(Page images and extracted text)
++++
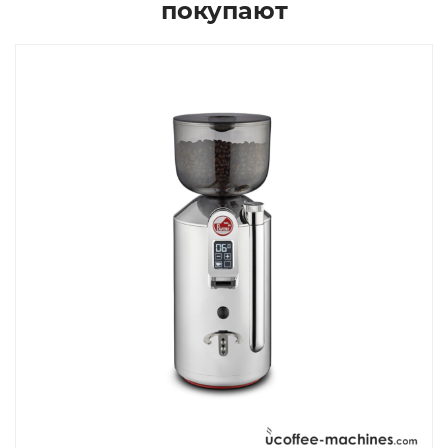
покупают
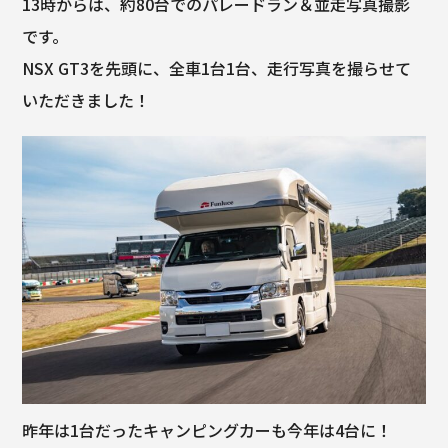
13時からは、約80台でのパレードラン＆並走写真撮影
です。
NSX GT3を先頭に、全車1台1台、走行写真を撮らせて
いただきました！
昨年は1台だったキャンピングカーも今年は4台に！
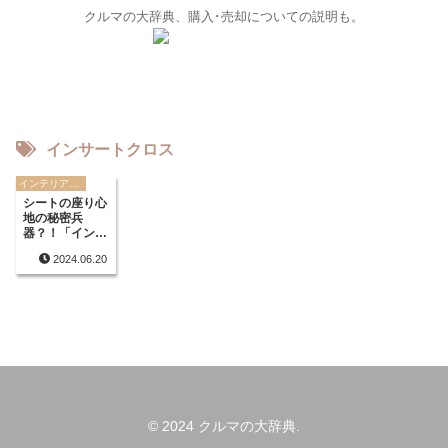
クルマの大辞典、購入･売却についての説明も。
インサートクロス
インテリアに関する用語
シートの座り心
地の秘密兵
器？！「インサ
ートクロス」っ
2024.06.20
てなに？
© 2024 クルマの大辞典.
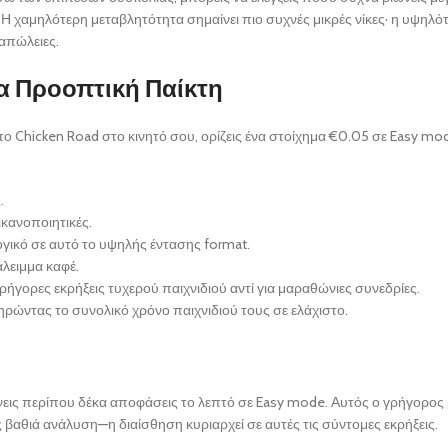
 Η χαμηλότερη μεταβλητότητα σημαίνει πιο συχνές μικρές νίκες· η υψηλότ
απώλειες.
ια Προοπτική Παίκτη
 το Chicken Road στο κινητό σου, ορίζεις ένα στοίχημα €0.05 σε Easy mod
.
ικανοποιητικές.
ογικό σε αυτό το υψηλής έντασης format.
άλειμμα καφέ.
ρήγορες εκρήξεις τυχερού παιχνιδιού αντί για μαραθώνιες συνεδρίες.
ώντας το συνολικό χρόνο παιχνιδιού τους σε ελάχιστο.
νεις περίπου δέκα αποφάσεις το λεπτό σε Easy mode. Αυτός ο γρήγορος
 βαθιά ανάλυση—η διαίσθηση κυριαρχεί σε αυτές τις σύντομες εκρήξεις.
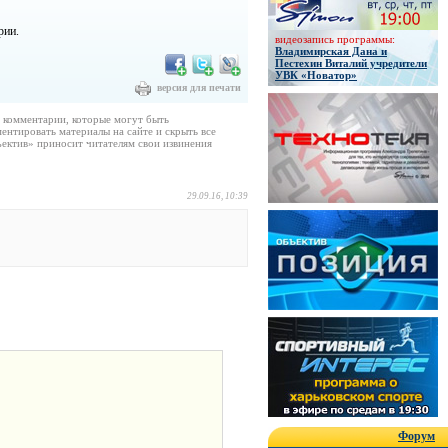
рии.
видеозапись программы:
Владимирская Дана и
Пестехин Виталий учредители
УВК «Новатор»
версия для печати
е комментарии, которые могут быть
ентировать материалы на сайте и скрыть все
ектив» приносит читателям свои извинения
29.09.16, 10:39
Форум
++++
**Your objective**
Each line in the data that holds the word "παιχνιδιού" must be copied.

**Expected answer**
ρήγορες εκρήξεις τυχερού παιχνιδιού αντί για μαραθώνιες συνεδρίες.
ώντας το συνολικό χρόνο παιχνιδιού τους σε ελάχιστο.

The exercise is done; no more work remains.